45 years after launch, Voyager 1 is now in difficulties beyond the edge of the Solar Wind, in interstellar space (Fig. 20). It’s now so far away that a signal exchange with Earth takes 45 hours, impeding diagnosis of the memory fault which is causing its Flight Data System to return meaningless information. (Its backup stopped working in 1981, after the probe’s Saturn flyby in 1980 – the last time it passed near anything larger than a grain of dust.) JPL is still in contact with it, and they’re working on the problem. But it has to be said that Voyager’s onboard radioactive power source is fading, and one by one its instruments are having to be turned off. Even if it comes back from the current crisis, Voyager 1 and Voyager 2 will both have to be turned off around 2030 when they can no longer return data. That might seem extreme, but even now the Voyagers are the most powerful radio sources in their immediate region of sky, and turning them off will make it easier to study objects far beyond.
I’ve had occasion more than once to mention my friend Gerry Nordley’s novella ‘Empress of Starlight’ (G. David Nordley, Analog, Nov/Dec 2018 (Fig. 21), reprinted in Around Alien Stars, Brief Candle Press, 2019; see ‘’Oumuamua Part 1’, ON, 17th December 2023.’, and ‘Unbuild Your own Solar System’, ON, 13th August 2023).

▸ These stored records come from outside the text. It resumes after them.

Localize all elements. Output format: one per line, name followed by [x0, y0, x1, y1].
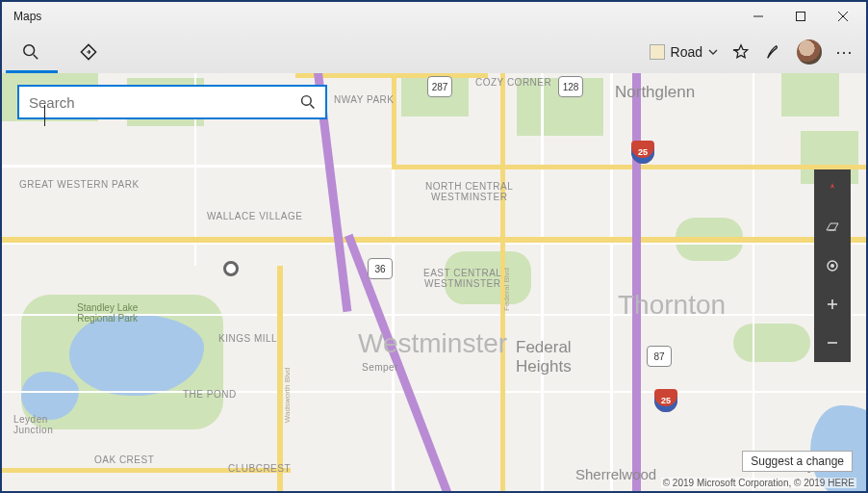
shield-i25-b: 25: [654, 389, 677, 412]
search-input[interactable]: [19, 94, 291, 111]
label-leyden-junction: Leyden Junction: [13, 414, 53, 435]
suggest-change-button[interactable]: Suggest a change: [742, 451, 853, 472]
label-nc-westminster: NORTH CENTRAL WESTMINSTER: [425, 181, 513, 202]
account-avatar[interactable]: [797, 39, 822, 65]
label-ec-westminster: EAST CENTRAL WESTMINSTER: [423, 268, 501, 289]
locate-me-button[interactable]: [814, 246, 851, 285]
label-westminster: Westminster: [358, 328, 507, 359]
shield-us36: 36: [368, 258, 393, 279]
maximize-button[interactable]: [779, 3, 822, 30]
label-wallace-village: WALLACE VILLAGE: [207, 211, 302, 221]
more-button[interactable]: ⋯: [835, 41, 855, 63]
chevron-down-icon: [708, 47, 718, 57]
label-kings-mill: KINGS MILL: [218, 333, 277, 344]
text-caret: [44, 105, 45, 126]
tab-search[interactable]: [2, 31, 60, 73]
window-controls: [737, 3, 864, 30]
saved-places-button[interactable]: [731, 42, 751, 62]
svg-line-5: [34, 55, 38, 60]
svg-rect-1: [797, 13, 805, 21]
minimize-button[interactable]: [737, 3, 779, 30]
label-oak-crest: OAK CREST: [94, 454, 154, 465]
title-bar: Maps: [2, 2, 866, 31]
zoom-in-button[interactable]: [814, 285, 851, 324]
label-federal-blvd: Federal Blvd: [502, 268, 511, 311]
location-marker[interactable]: [223, 261, 239, 276]
rotate-button[interactable]: [814, 169, 851, 208]
tilt-button[interactable]: [814, 208, 851, 246]
highway-i25: [632, 73, 641, 491]
svg-point-11: [830, 264, 834, 268]
road-swatch-icon: [650, 44, 665, 60]
toolbar-right: Road ⋯: [650, 39, 855, 65]
label-thornton: Thornton: [618, 290, 726, 321]
label-cozy-corner: COZY CORNER: [475, 77, 551, 88]
search-box[interactable]: [17, 85, 327, 119]
shield-co87: 87: [647, 346, 672, 367]
svg-line-9: [310, 104, 314, 108]
label-northglenn: Northglenn: [615, 83, 695, 102]
svg-point-4: [24, 45, 35, 56]
zoom-out-button[interactable]: [814, 324, 851, 362]
map-controls: [814, 169, 851, 362]
label-sherrelwood: Sherrelwood: [575, 466, 656, 482]
svg-point-8: [302, 96, 312, 106]
toolbar: Road ⋯: [2, 31, 866, 73]
map-canvas[interactable]: 287 128 36 87 25 25 Westminster Thornton…: [2, 73, 866, 491]
label-federal-heights: Federal Heights: [516, 338, 572, 376]
window-title: Maps: [13, 10, 41, 23]
mode-tabs: [2, 31, 117, 73]
label-standley-lake: Standley Lake Regional Park: [77, 302, 138, 324]
tab-directions[interactable]: [60, 31, 117, 73]
label-nway-park: NWAY PARK: [334, 94, 394, 105]
label-semper: Semper: [362, 362, 398, 373]
label-the-pond: THE POND: [183, 389, 237, 400]
close-button[interactable]: [822, 3, 864, 30]
label-great-western-park: GREAT WESTERN PARK: [19, 179, 140, 190]
shield-co128: 128: [558, 76, 583, 97]
map-view-dropdown[interactable]: Road: [650, 44, 718, 60]
shield-us287: 287: [427, 76, 452, 97]
search-submit-icon[interactable]: [291, 94, 325, 110]
label-clubcrest: CLUBCREST: [228, 463, 291, 474]
label-wadsworth: Wadsworth Blvd: [283, 368, 292, 424]
ink-button[interactable]: [764, 42, 783, 62]
copyright-text: © 2019 Microsoft Corporation, © 2019 HER…: [661, 478, 856, 488]
view-mode-label: Road: [671, 44, 702, 60]
shield-i25-a: 25: [631, 141, 654, 164]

The start point of the story is that stars are disappearing, for no known reason. When I was researching Children from the Sky (Mutus Liber, 2012), I tried to look up the characteristics of the star 58 Virginis, and found to my surprise that it was missing not only from Norton’s Star Atlas but from the Atlas Coeli, and every other atlas and catalogue in my collection. It was amazing to find how casually a star could disappear from the record, and the late Prof. Archie Roy said I had given him an idea for a new thriller. My friend Ian Ridpath got the answers for me from the Royal Greenwich Observatory, and there’s nothing particularly odd about the star, so its ‘disappearance’ remains unexplained. But in Gerry Nordley’s story something more sinister is going on: the weaponization of stars, turning them into Dyson Spheres capable of huge destruction even at interstellar distances (Fig. 22). The motivation for doing this is not apparent: it could be a robotic programme whose creators are gone, or it could be even more sinister than Arthur C. Clarke’s comment about the frequency of novae in Aquila, ‘Is the front line moving in our direction?’ (see ‘Humour in Science’, ON, 31st December 2023).
What seemed a harmless if startling speculation has suddenly taken a new twist in the March 2024 issue of Astronomy Now (Keith Cooper, editorial, ‘The Vanishing Stars’, article, ‘Disappearing Act, the Mystery of the Vanishing Stars’, pp. 32-35, summarising a presentation by Dr. Beatrix Villarroel of the Nordic Institute for Theoretical Physics in Stockholm, at this year’s European Astrofest in London. Dr. Villarroel heads the VASCO project (Vanishing and Appearing Sources during a Century of Observation), which compares photographs taken in the 1950s by the US Naval Observatory and the Palomar Sky Survey (Fig. 23). The latter was covered by the National Geographic Magazine in two articles, Albert G. Wilson, ‘Our Universe Unfolds New Wonders’, February 1952, and Ira Sprague Bowen, ‘Completing the Atlas of the Universe’, August 1955 (Fig. 24).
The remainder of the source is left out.